CS312 Lecture 3: Recursive Datatypes

Administrivia

val sectionsize_335 = 8;
val sectionsize_1115 = 35;

Problem set #1 due Tue 4PM. Future problem sets will be due Thursday 1AM, yes we mean AM. Intended to give you a chance to get some sleep and come to lecture.  Note that this means 9 hours before Thursday's lecture starts, not 15 hours after Thursday's lecture starts. Also note that due dates are absolutely firm (the submission system shuts off).

A few people in CS312 inevitably try to cheat. Don't be among them: we have extremely sophisticated tools for catching cheaters, including copious records of old solutions (note that problems sets change from year to year). The possible penalties for being caught include getting a 0 in the assignment, an F in the course (dropping not allowed), or a letter in your permanent file (part of the process of being expelled from Cornell).  We are hard-nosed about this; don't find this out for yourself.

Recursive Datatypes

In recitation you should have seen datatypes, which are SML types that can have more than one kind of value. This involved a new kind of declaration, a datatype declaration:

decl ::= ...  | datatype id = constructor_decl1 |...|constructor_decln
constructor_decl
::= id | id of type

expr
::= ... | id expr | case expr of pattern1 => expr1 | ... | patternn => exprn
pattern
::= (id : type, ..., id : type) | id(id : type, ..., id : type) | ...

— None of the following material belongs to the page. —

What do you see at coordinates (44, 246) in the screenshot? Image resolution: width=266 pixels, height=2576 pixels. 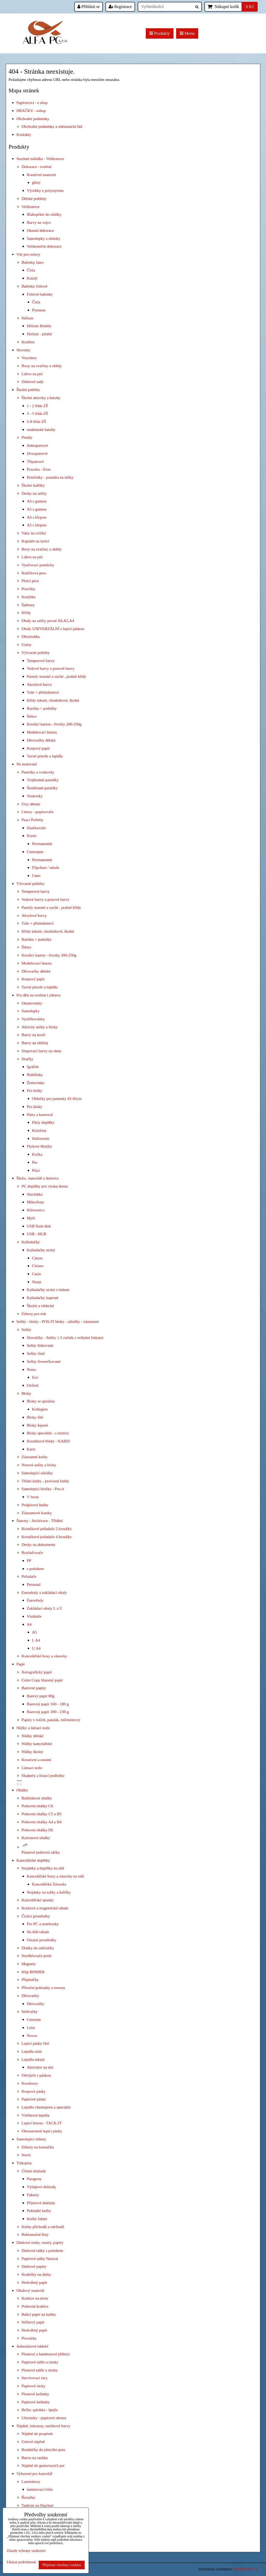 I see `Velikonoční dekorace` at bounding box center [44, 246].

We can use datatypes to define many useful data structures. In particular, suppose we want to define a new type "number" that includes both ints and reals.  This can be accomplished in SML by the following datatype definition:

datatype num = Int_num of int | Real_num of real

This declaration gives us a new type (num) and two constructors Int_num and Real_num.  The Int_num constructor takes an int as an argument and returns a num, while the Real_num constructor takes a real as an argument and returns a num.  In this fashion, we can create a type that is the (disjoint) union of two other types. 

We can even define data structures that act like the natural numbers, demonstrating that we don't really have to have numbers built into SML! A natural number is either the value zero or the successor of (next number after) some other natural number. This definition (Peano arithmetic) leads naturally to the following definition for values that act like natural numbers nat:

datatype nat = Zero | Next of nat

This is how you might define the natural numbers in a mathematical logic course. We have defined a new type nat, and Zero and Next are constructors for values of this type. This datatype is more sophisticated than the ones we saw in recitation: it is a recursive datatype because the definition of what a nat is mentions nat itself. 

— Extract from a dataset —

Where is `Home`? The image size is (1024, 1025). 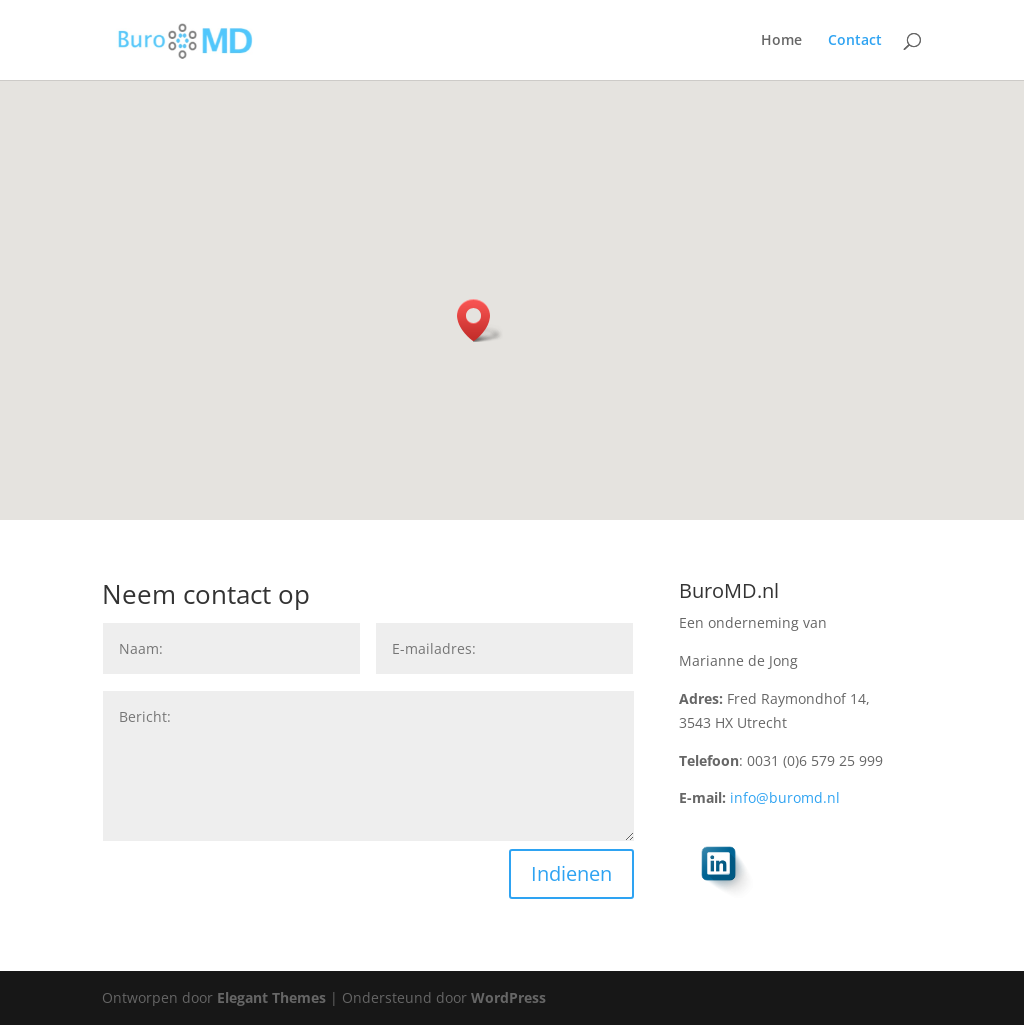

Question: after we enter this datatype into ML, what is the type of Zero? What about Next??

Using this definition, we can write define some values that act like natural numbers:

val zero = Zero
val one = Next(Zero)
val two = Next(Next(Zero))
val three = Next(two)
val four = Next(three)

When we ask the compiler what four represents, we get

- four;
val it = Next (Next (Next (Next Zero))) : nat

Thus four is a nested data structure. The equivalent Java definitions would be

public interface nat { }
public class Zero implements nat { }
public class Next implements nat { nat value; Next(nat v) { value = v; } /* etc */ }

nat zero = new Zero();
nat one = new Next(new Zero());
nat two = new Next(new Next(new Zero()));
nat three = new Next(two);
nat four = new Next(three);

And in fact the Java objects representing the various numbers are actually implemented similarly to the SML values representing the corresponding numbers.

Now we can write functions to manipulate values of this type.

fun iszero(n : nat) : bool = 
  case n of
    Zero => true
  | Next(m) => false

The case expression allows us to do pattern matching on expressions. Here we're pattern-matching a value of type nat. If the value is Zero we evaluate to true; otherwise we evaluate to false.

fun pred(n : nat) : nat = 
  case n of
    Zero => raise Fail "predecessor on zero"
  | Next(m) => m

Here we determine the predecessor of a number. If the value of n matches Zero then we raise an exception, since zero has no predecessor in the natural numbers. If the value matches Next(m) for some value m (which of course also must be of type nat), then we return m.

Similarly we can define a function to add two numbers: (See if the students can come up with this with some coaching.)

fun add(n1:nat, n2:nat) : nat = 
  case n1 of
    Zero => n2
  | Next(n_minus_1) => add(n_minus_1, Next(n2))

If you were to try evaluating add(four,four), the compiler would respond with:

- add(four,four);
val it = Next (Next (Next (Next (Next #)))) : nat

The compiler correctly performed the addition, but it has abbreviated the output because the data structure is nested so deeply. To easily understand the results of our computation, we would like to convert such values to type int:

fun nat_to_int(n:nat) : int = 
  case n of
    Zero => 0
  | Next(n) => 1 + nat_to_int(n)

That was pretty easy. Now we can write nat_to_int(add(four,four)) and get 8. How about the inverse operation?

fun int_to_nat(i:int) : nat =
  if (i < 0) then raise Fail "int_to_nat on negative number"
  else
    let fun loop(i:int) : nat =
              case i of
                0 => Zero
              | n => Next(loop(i-1))
    in
        loop(i)
    end

We've defined a local recursive function loop that takes a natural number (of type int) and evaluates to the corresponding value of type nat.

To determine whether a natural number is even or odd, we can write a pair of mutually recursive functions:

fun even(n:nat) : bool =
  case n of
    Zero => true
  | Next(n) => odd(n)
and odd (n:nat) : bool =
  case n of
    Zero => false
  | Next(n) => even(n)

You have to use the keyword and to combine mutually recursive functions like this. Otherwise the compiler would flag an error when you refer to odd before it has been defined.

Finally we can define multiplication in terms of addition. (See if the students can figure this out.)

fun mul(n1:nat, n2:nat) : nat =
  case n1 of
    Zero => Zero
  | Next(n_minus_1) => add(n2, mul(n_minus_1,n2))